Kleimyonov first informed his viewers of the “mail bomb” incident, suggesting that if one party in the U.S. is “totally eliminated” only one political party will remain. “We already have a name and a mascot for it,” Kleimyonov said, pointing to the screen behind him, where there was a doctored picture with “United America” written over the two symbols of the main U.S. political parties, the donkey and the elephant, photo-shopped as one monstrous hybrid.
“Don’t get it wrong, it’s not a donkey suffering from constipation. It’s a donkelephant, or whatever the American people decide to call it in a free democratic vote without any of our interference,” Kleimyonov said before switching to the next topic – also concerning the United States.
“It’s just been announced that Megyn Kelly’s program, our favorite American TV anchor, is being taken off the air,” he said. The NBC action followed an outcry over Kelly’s racially insensitive comments on her program. After speculating about the insignificance of the race issue, he proposed a “healing recipe” for Kelly.
“Dear, dear Megyn, spit on your bosses, just spit and come to us, to Russia, to the hero-city of Moscow,” Kleimyonov proposed, looking at an image of Megyn Kelly doctored into the studio interior sitting next to him.
Addressing the American journalist, Kleimyonov used the informal “ty” for “you,” which in Russia, is used only with friends and family, instead of the formal “vy.” The choice between “ty” and “vy” is also a way of showing people their position compared to yours – younger or less important.
Kleimyonov suggested that Kelly co-host his program, promising her “the love of millions of our men and the envy of millions of women.”
“Extinguishing a star”
The offer was followed with a report headlined “Extinguishing a star,” in which Channel One’s correspondent in the U.S., Zhanna Agalakova, commented on Megyn Kelly and the race issue in the U.S.
“Smart and beautiful, she now is an outcast and a white crow – or, as Americans say a black sheep,” Agalakova said at the start of her report.
After a brief review of the scandal that cost Kelly her job with NBC, Agalakova then switched to Russian President Vladimir Putin, whom Kelly interviewed in 2017. Archived video footage showed Kelly speaking with Agalakova about Putin, with Kelly stating: “I think he likes to be challenged.
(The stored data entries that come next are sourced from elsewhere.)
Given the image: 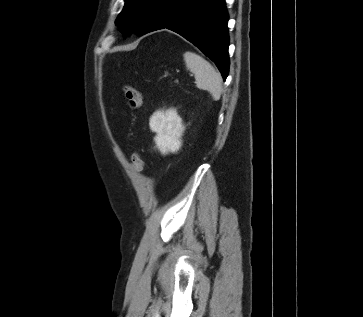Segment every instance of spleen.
I'll return each instance as SVG.
<instances>
[{"instance_id":"spleen-1","label":"spleen","mask_w":363,"mask_h":317,"mask_svg":"<svg viewBox=\"0 0 363 317\" xmlns=\"http://www.w3.org/2000/svg\"><path fill=\"white\" fill-rule=\"evenodd\" d=\"M187 69L195 75L196 86L210 92L219 99L222 92V77L214 67L200 55L187 51L183 55Z\"/></svg>"}]
</instances>
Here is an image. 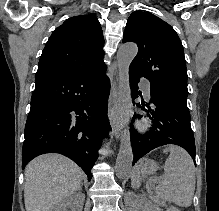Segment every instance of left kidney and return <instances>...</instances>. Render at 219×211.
Returning <instances> with one entry per match:
<instances>
[{
    "instance_id": "obj_1",
    "label": "left kidney",
    "mask_w": 219,
    "mask_h": 211,
    "mask_svg": "<svg viewBox=\"0 0 219 211\" xmlns=\"http://www.w3.org/2000/svg\"><path fill=\"white\" fill-rule=\"evenodd\" d=\"M135 199H137V205H140V207H145V203H143L142 199H140V197H135ZM149 209H147V211H151L150 207L151 205H148ZM154 207V211H161L160 207H158V205H153Z\"/></svg>"
}]
</instances>
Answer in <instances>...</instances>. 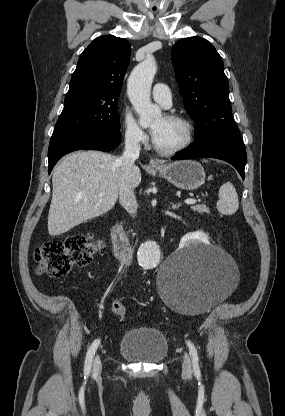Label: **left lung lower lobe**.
I'll use <instances>...</instances> for the list:
<instances>
[{
  "instance_id": "1",
  "label": "left lung lower lobe",
  "mask_w": 285,
  "mask_h": 416,
  "mask_svg": "<svg viewBox=\"0 0 285 416\" xmlns=\"http://www.w3.org/2000/svg\"><path fill=\"white\" fill-rule=\"evenodd\" d=\"M186 149L172 157L174 160L216 158L233 165L244 179L246 149L239 130L226 128L206 134Z\"/></svg>"
}]
</instances>
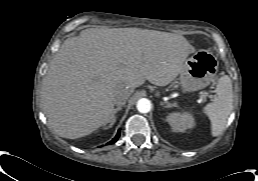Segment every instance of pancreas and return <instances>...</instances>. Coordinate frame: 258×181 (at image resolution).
Masks as SVG:
<instances>
[{
  "mask_svg": "<svg viewBox=\"0 0 258 181\" xmlns=\"http://www.w3.org/2000/svg\"><path fill=\"white\" fill-rule=\"evenodd\" d=\"M205 98H206V95H205V94H203V97H202V99H203V100H205Z\"/></svg>",
  "mask_w": 258,
  "mask_h": 181,
  "instance_id": "1",
  "label": "pancreas"
}]
</instances>
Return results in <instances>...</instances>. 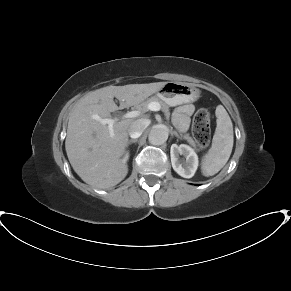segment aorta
I'll list each match as a JSON object with an SVG mask.
<instances>
[{"mask_svg": "<svg viewBox=\"0 0 291 291\" xmlns=\"http://www.w3.org/2000/svg\"><path fill=\"white\" fill-rule=\"evenodd\" d=\"M169 136V130L165 125H156L154 126L148 136V140L153 145H162L164 144Z\"/></svg>", "mask_w": 291, "mask_h": 291, "instance_id": "1", "label": "aorta"}]
</instances>
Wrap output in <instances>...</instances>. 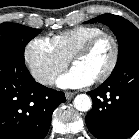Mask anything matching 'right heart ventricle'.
<instances>
[{"label": "right heart ventricle", "mask_w": 139, "mask_h": 139, "mask_svg": "<svg viewBox=\"0 0 139 139\" xmlns=\"http://www.w3.org/2000/svg\"><path fill=\"white\" fill-rule=\"evenodd\" d=\"M101 32L103 30L97 26L80 25L54 35L50 41L69 60L83 43Z\"/></svg>", "instance_id": "1"}]
</instances>
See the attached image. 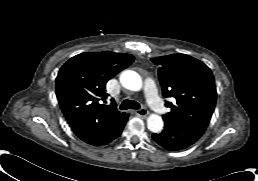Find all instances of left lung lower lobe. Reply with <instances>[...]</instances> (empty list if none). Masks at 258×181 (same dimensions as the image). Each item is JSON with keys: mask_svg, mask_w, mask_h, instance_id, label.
<instances>
[{"mask_svg": "<svg viewBox=\"0 0 258 181\" xmlns=\"http://www.w3.org/2000/svg\"><path fill=\"white\" fill-rule=\"evenodd\" d=\"M203 133L204 131L186 124L165 121L164 130L153 134L152 138L163 148L178 151L195 143Z\"/></svg>", "mask_w": 258, "mask_h": 181, "instance_id": "1", "label": "left lung lower lobe"}]
</instances>
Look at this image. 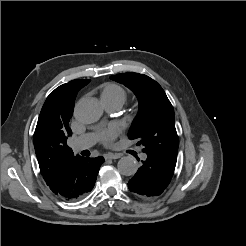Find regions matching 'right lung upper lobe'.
<instances>
[{
    "label": "right lung upper lobe",
    "instance_id": "1",
    "mask_svg": "<svg viewBox=\"0 0 246 246\" xmlns=\"http://www.w3.org/2000/svg\"><path fill=\"white\" fill-rule=\"evenodd\" d=\"M90 80H72L56 88L46 99L34 133V147L41 175L48 186L56 181L74 156L67 145L72 135L69 121L78 91Z\"/></svg>",
    "mask_w": 246,
    "mask_h": 246
}]
</instances>
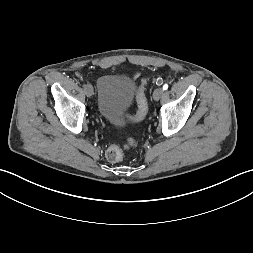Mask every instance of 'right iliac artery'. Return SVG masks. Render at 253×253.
I'll return each mask as SVG.
<instances>
[{
  "label": "right iliac artery",
  "mask_w": 253,
  "mask_h": 253,
  "mask_svg": "<svg viewBox=\"0 0 253 253\" xmlns=\"http://www.w3.org/2000/svg\"><path fill=\"white\" fill-rule=\"evenodd\" d=\"M82 87L85 88V87H86V84H83Z\"/></svg>",
  "instance_id": "82829eb1"
}]
</instances>
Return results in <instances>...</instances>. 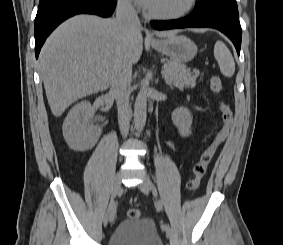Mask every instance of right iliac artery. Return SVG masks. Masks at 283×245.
Wrapping results in <instances>:
<instances>
[{"mask_svg":"<svg viewBox=\"0 0 283 245\" xmlns=\"http://www.w3.org/2000/svg\"><path fill=\"white\" fill-rule=\"evenodd\" d=\"M109 207L111 209V220L113 221L116 215V202L114 201L113 198L110 201Z\"/></svg>","mask_w":283,"mask_h":245,"instance_id":"right-iliac-artery-1","label":"right iliac artery"}]
</instances>
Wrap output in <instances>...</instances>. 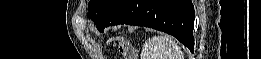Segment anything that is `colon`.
Wrapping results in <instances>:
<instances>
[{
    "label": "colon",
    "mask_w": 261,
    "mask_h": 59,
    "mask_svg": "<svg viewBox=\"0 0 261 59\" xmlns=\"http://www.w3.org/2000/svg\"><path fill=\"white\" fill-rule=\"evenodd\" d=\"M118 48L125 59H134V50L131 44L127 41L118 43Z\"/></svg>",
    "instance_id": "5ec220e1"
}]
</instances>
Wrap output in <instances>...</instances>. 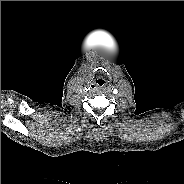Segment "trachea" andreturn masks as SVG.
Segmentation results:
<instances>
[{
	"mask_svg": "<svg viewBox=\"0 0 184 184\" xmlns=\"http://www.w3.org/2000/svg\"><path fill=\"white\" fill-rule=\"evenodd\" d=\"M106 86V81L103 78H98L94 81L92 87L96 89H102Z\"/></svg>",
	"mask_w": 184,
	"mask_h": 184,
	"instance_id": "obj_1",
	"label": "trachea"
}]
</instances>
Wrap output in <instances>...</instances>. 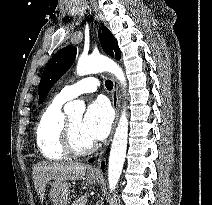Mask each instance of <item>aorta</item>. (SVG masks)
Here are the masks:
<instances>
[{
  "mask_svg": "<svg viewBox=\"0 0 212 205\" xmlns=\"http://www.w3.org/2000/svg\"><path fill=\"white\" fill-rule=\"evenodd\" d=\"M108 71L116 76L123 87L126 79L123 70L110 58L98 56H81L78 60L76 72L79 76ZM82 105L79 102L67 104L66 111H79ZM128 142V119L125 110L122 111L114 138L108 163V183L110 191H113L120 179L127 150Z\"/></svg>",
  "mask_w": 212,
  "mask_h": 205,
  "instance_id": "aorta-1",
  "label": "aorta"
}]
</instances>
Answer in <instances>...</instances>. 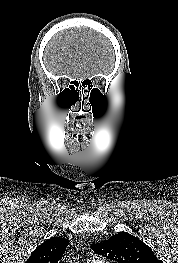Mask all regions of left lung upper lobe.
<instances>
[{"label": "left lung upper lobe", "instance_id": "obj_1", "mask_svg": "<svg viewBox=\"0 0 178 263\" xmlns=\"http://www.w3.org/2000/svg\"><path fill=\"white\" fill-rule=\"evenodd\" d=\"M91 249L117 263H163L152 249L133 235L120 232L107 241L91 244Z\"/></svg>", "mask_w": 178, "mask_h": 263}]
</instances>
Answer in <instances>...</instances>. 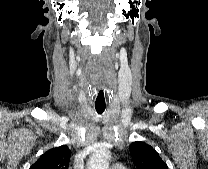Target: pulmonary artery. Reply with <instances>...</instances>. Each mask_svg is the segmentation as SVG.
I'll list each match as a JSON object with an SVG mask.
<instances>
[{
    "label": "pulmonary artery",
    "instance_id": "1",
    "mask_svg": "<svg viewBox=\"0 0 208 169\" xmlns=\"http://www.w3.org/2000/svg\"><path fill=\"white\" fill-rule=\"evenodd\" d=\"M111 169H126V166L123 164H114Z\"/></svg>",
    "mask_w": 208,
    "mask_h": 169
}]
</instances>
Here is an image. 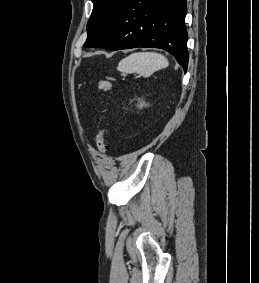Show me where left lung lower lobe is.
I'll list each match as a JSON object with an SVG mask.
<instances>
[{"mask_svg": "<svg viewBox=\"0 0 259 283\" xmlns=\"http://www.w3.org/2000/svg\"><path fill=\"white\" fill-rule=\"evenodd\" d=\"M186 0H126L107 33L90 47L161 48L187 70Z\"/></svg>", "mask_w": 259, "mask_h": 283, "instance_id": "left-lung-lower-lobe-1", "label": "left lung lower lobe"}]
</instances>
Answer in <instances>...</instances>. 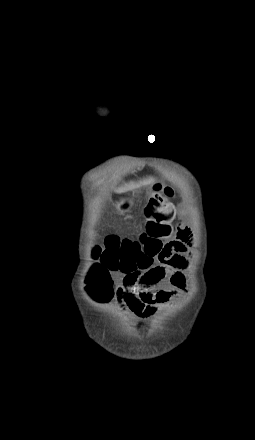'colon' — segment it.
<instances>
[{
  "instance_id": "obj_1",
  "label": "colon",
  "mask_w": 255,
  "mask_h": 440,
  "mask_svg": "<svg viewBox=\"0 0 255 440\" xmlns=\"http://www.w3.org/2000/svg\"><path fill=\"white\" fill-rule=\"evenodd\" d=\"M173 190L165 186H157L149 196L144 208L145 227L135 238L108 236L102 247L93 250V257L100 260V265L87 280V291L98 301H107L110 282L109 271L130 273L145 270L155 260L165 255L167 243L164 238L171 235L175 209L169 198Z\"/></svg>"
}]
</instances>
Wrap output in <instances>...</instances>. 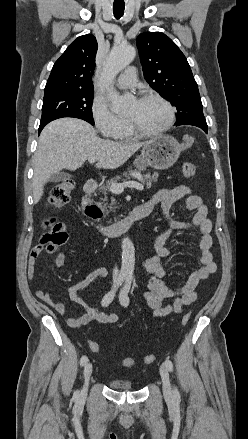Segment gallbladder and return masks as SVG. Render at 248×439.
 Here are the masks:
<instances>
[{"label":"gallbladder","instance_id":"gallbladder-1","mask_svg":"<svg viewBox=\"0 0 248 439\" xmlns=\"http://www.w3.org/2000/svg\"><path fill=\"white\" fill-rule=\"evenodd\" d=\"M70 178V175L64 172H58L56 174H53L48 179L49 182H60L63 180H67Z\"/></svg>","mask_w":248,"mask_h":439}]
</instances>
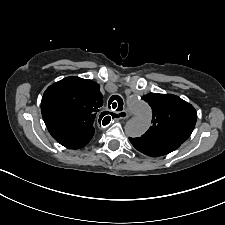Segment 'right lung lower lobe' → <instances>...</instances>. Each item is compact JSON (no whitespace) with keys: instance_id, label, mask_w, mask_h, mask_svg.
Masks as SVG:
<instances>
[{"instance_id":"98d812e1","label":"right lung lower lobe","mask_w":225,"mask_h":225,"mask_svg":"<svg viewBox=\"0 0 225 225\" xmlns=\"http://www.w3.org/2000/svg\"><path fill=\"white\" fill-rule=\"evenodd\" d=\"M51 136L67 149H79L91 140L94 131L78 129L70 126H47Z\"/></svg>"}]
</instances>
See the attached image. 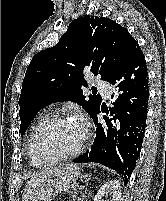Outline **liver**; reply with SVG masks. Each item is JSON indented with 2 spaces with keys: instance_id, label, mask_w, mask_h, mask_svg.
Listing matches in <instances>:
<instances>
[{
  "instance_id": "obj_1",
  "label": "liver",
  "mask_w": 166,
  "mask_h": 201,
  "mask_svg": "<svg viewBox=\"0 0 166 201\" xmlns=\"http://www.w3.org/2000/svg\"><path fill=\"white\" fill-rule=\"evenodd\" d=\"M57 169H51L46 172L34 174L33 177L28 181L23 194V201H29L32 199L33 191L42 184L49 176L54 174Z\"/></svg>"
}]
</instances>
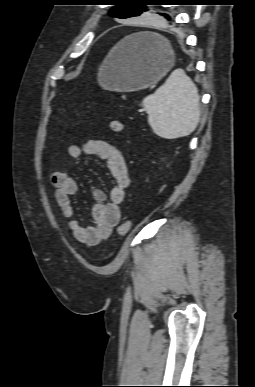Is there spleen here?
I'll list each match as a JSON object with an SVG mask.
<instances>
[{
    "label": "spleen",
    "mask_w": 255,
    "mask_h": 387,
    "mask_svg": "<svg viewBox=\"0 0 255 387\" xmlns=\"http://www.w3.org/2000/svg\"><path fill=\"white\" fill-rule=\"evenodd\" d=\"M142 105L154 133L165 139L189 135L200 120L198 89L182 69L174 70Z\"/></svg>",
    "instance_id": "3e777b00"
}]
</instances>
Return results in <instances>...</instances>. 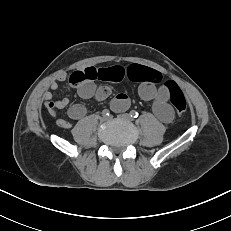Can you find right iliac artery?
Wrapping results in <instances>:
<instances>
[{
    "mask_svg": "<svg viewBox=\"0 0 231 231\" xmlns=\"http://www.w3.org/2000/svg\"><path fill=\"white\" fill-rule=\"evenodd\" d=\"M109 114H110V111H109L108 109H104V110L102 111V115H103V116H109Z\"/></svg>",
    "mask_w": 231,
    "mask_h": 231,
    "instance_id": "82829eb1",
    "label": "right iliac artery"
}]
</instances>
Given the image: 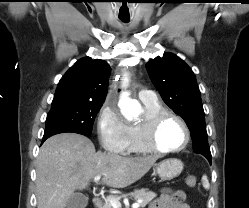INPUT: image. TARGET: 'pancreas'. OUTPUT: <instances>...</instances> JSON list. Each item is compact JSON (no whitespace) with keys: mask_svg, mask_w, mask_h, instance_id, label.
<instances>
[{"mask_svg":"<svg viewBox=\"0 0 249 208\" xmlns=\"http://www.w3.org/2000/svg\"><path fill=\"white\" fill-rule=\"evenodd\" d=\"M131 196L135 199L141 200L140 207L144 208L156 197V194L152 191H148L147 189H141L135 190L133 193H131ZM116 199L119 200L118 197H116ZM100 208H112V205L106 201Z\"/></svg>","mask_w":249,"mask_h":208,"instance_id":"pancreas-1","label":"pancreas"}]
</instances>
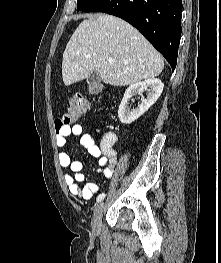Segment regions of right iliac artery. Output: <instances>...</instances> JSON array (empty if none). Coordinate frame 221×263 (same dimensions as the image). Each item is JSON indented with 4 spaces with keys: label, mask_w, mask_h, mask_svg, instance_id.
Segmentation results:
<instances>
[{
    "label": "right iliac artery",
    "mask_w": 221,
    "mask_h": 263,
    "mask_svg": "<svg viewBox=\"0 0 221 263\" xmlns=\"http://www.w3.org/2000/svg\"><path fill=\"white\" fill-rule=\"evenodd\" d=\"M105 196H106L105 193L99 194L98 197H97V202L102 201L105 198Z\"/></svg>",
    "instance_id": "82829eb1"
}]
</instances>
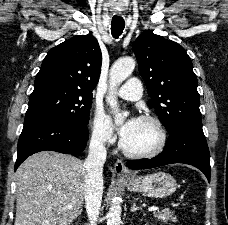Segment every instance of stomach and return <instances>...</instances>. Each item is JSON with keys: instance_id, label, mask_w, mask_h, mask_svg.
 <instances>
[{"instance_id": "1", "label": "stomach", "mask_w": 228, "mask_h": 225, "mask_svg": "<svg viewBox=\"0 0 228 225\" xmlns=\"http://www.w3.org/2000/svg\"><path fill=\"white\" fill-rule=\"evenodd\" d=\"M129 191L133 193H142L145 197H154V199H165L173 195L177 189V183L171 175L167 173H152L145 177L133 175L132 179H124Z\"/></svg>"}]
</instances>
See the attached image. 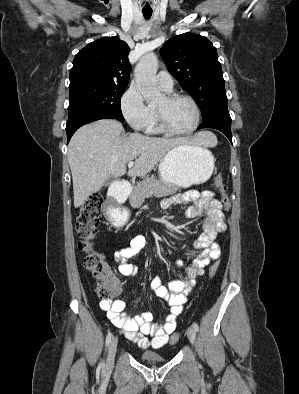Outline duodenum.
Returning <instances> with one entry per match:
<instances>
[{
    "label": "duodenum",
    "mask_w": 299,
    "mask_h": 394,
    "mask_svg": "<svg viewBox=\"0 0 299 394\" xmlns=\"http://www.w3.org/2000/svg\"><path fill=\"white\" fill-rule=\"evenodd\" d=\"M129 190V187L124 184L111 188L109 199L105 205V215L108 221L115 222L118 220L119 204L125 201Z\"/></svg>",
    "instance_id": "1"
}]
</instances>
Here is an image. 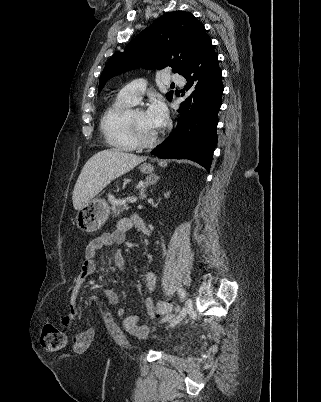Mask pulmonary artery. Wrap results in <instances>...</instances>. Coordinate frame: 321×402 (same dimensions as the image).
Segmentation results:
<instances>
[{
	"label": "pulmonary artery",
	"mask_w": 321,
	"mask_h": 402,
	"mask_svg": "<svg viewBox=\"0 0 321 402\" xmlns=\"http://www.w3.org/2000/svg\"><path fill=\"white\" fill-rule=\"evenodd\" d=\"M184 82H185L184 77L179 74H172L166 79H164L165 84L174 83L182 85L184 84ZM144 89L145 84L142 80L133 81L120 90L118 98L131 104H135L142 97Z\"/></svg>",
	"instance_id": "pulmonary-artery-1"
}]
</instances>
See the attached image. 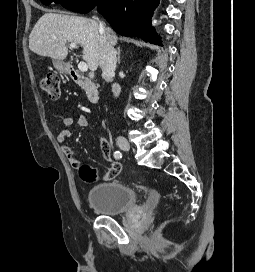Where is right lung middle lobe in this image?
<instances>
[{
	"label": "right lung middle lobe",
	"mask_w": 255,
	"mask_h": 272,
	"mask_svg": "<svg viewBox=\"0 0 255 272\" xmlns=\"http://www.w3.org/2000/svg\"><path fill=\"white\" fill-rule=\"evenodd\" d=\"M102 0H41L44 5L52 2L60 3L66 9L74 12L87 13L92 10Z\"/></svg>",
	"instance_id": "right-lung-middle-lobe-1"
}]
</instances>
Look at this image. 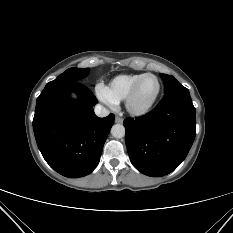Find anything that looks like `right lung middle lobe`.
Masks as SVG:
<instances>
[{
    "label": "right lung middle lobe",
    "mask_w": 233,
    "mask_h": 233,
    "mask_svg": "<svg viewBox=\"0 0 233 233\" xmlns=\"http://www.w3.org/2000/svg\"><path fill=\"white\" fill-rule=\"evenodd\" d=\"M89 71V68H69L64 73L60 74L55 80L47 83V85L79 81L85 78L89 74Z\"/></svg>",
    "instance_id": "dd1d6c3e"
}]
</instances>
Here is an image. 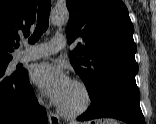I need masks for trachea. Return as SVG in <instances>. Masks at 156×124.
<instances>
[{
  "instance_id": "obj_1",
  "label": "trachea",
  "mask_w": 156,
  "mask_h": 124,
  "mask_svg": "<svg viewBox=\"0 0 156 124\" xmlns=\"http://www.w3.org/2000/svg\"><path fill=\"white\" fill-rule=\"evenodd\" d=\"M51 11V1L42 0L38 7L37 25L33 35L29 38V43L34 44L41 35L48 29L49 15Z\"/></svg>"
}]
</instances>
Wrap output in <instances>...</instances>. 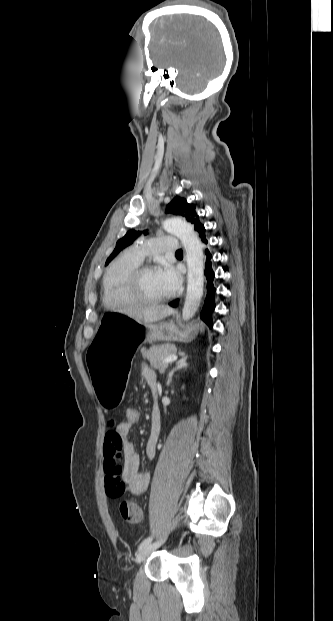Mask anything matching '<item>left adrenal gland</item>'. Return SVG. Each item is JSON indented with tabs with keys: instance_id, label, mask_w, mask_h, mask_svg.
<instances>
[{
	"instance_id": "left-adrenal-gland-1",
	"label": "left adrenal gland",
	"mask_w": 333,
	"mask_h": 621,
	"mask_svg": "<svg viewBox=\"0 0 333 621\" xmlns=\"http://www.w3.org/2000/svg\"><path fill=\"white\" fill-rule=\"evenodd\" d=\"M179 354H180L181 358L176 362V366L169 372L168 380H167V384H166L167 386L170 385V383L172 381V377H173L174 373L177 370L184 369V368H186L188 366V363H187L188 356H186L185 353L181 352V351H179Z\"/></svg>"
}]
</instances>
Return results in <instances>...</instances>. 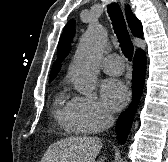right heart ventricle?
I'll use <instances>...</instances> for the list:
<instances>
[{
	"mask_svg": "<svg viewBox=\"0 0 168 162\" xmlns=\"http://www.w3.org/2000/svg\"><path fill=\"white\" fill-rule=\"evenodd\" d=\"M54 111L58 121L67 127L74 134L86 133L78 125H76L69 114V102L65 103L64 94L60 93L54 102Z\"/></svg>",
	"mask_w": 168,
	"mask_h": 162,
	"instance_id": "1",
	"label": "right heart ventricle"
}]
</instances>
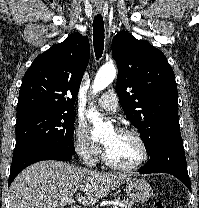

He is a very smart man. I couldn’t ask him any questions to which he did not know the answers.” That was followed by footage of the Russian president and Kelly chatting and smiling at each other.
The footage was seemingly structured in way designed to convince Russians that “the true reason” behind NBC’s decision to terminate a contract with Kelly was, as Vremya host Kleimyonov put it, “our love for her.”
That claim is false: NBC said the anchor would no longer host the “Megyn Kelly Today” after she made racially insensitive comments during the October 25 edition of her show.
Kelly is widely quoted as questioning, with a panel, what actions would be considered racist: “Truly, you do get in trouble if you are a white person who puts on blackface for Halloween, or a black person who put on whiteface for Halloween. When I was a kid, it was OK as long as you were dressing up as, like, a character,” Kelly is quoted as saying on October 23.
While Kelly’s remarks caused outrage, neither her critics nor NBC mentioned her stance toward Russia. Kelly has since apologized for the racially-tinged comments.
Vremya is Russia’s flagship news show. Its name and prime-time slot at 9 p.m. daily have remained unchanged since it first went on the air in the Soviet Union in 1958.
When Vremya celebrated its 50-year anniversary On January 1, 2018, President Putin came to the studio for a special interview with Kleimyonov. Putin said Vremya’s anniversary was a national holiday and called the program a “leader of information programs” in Russia and abroad.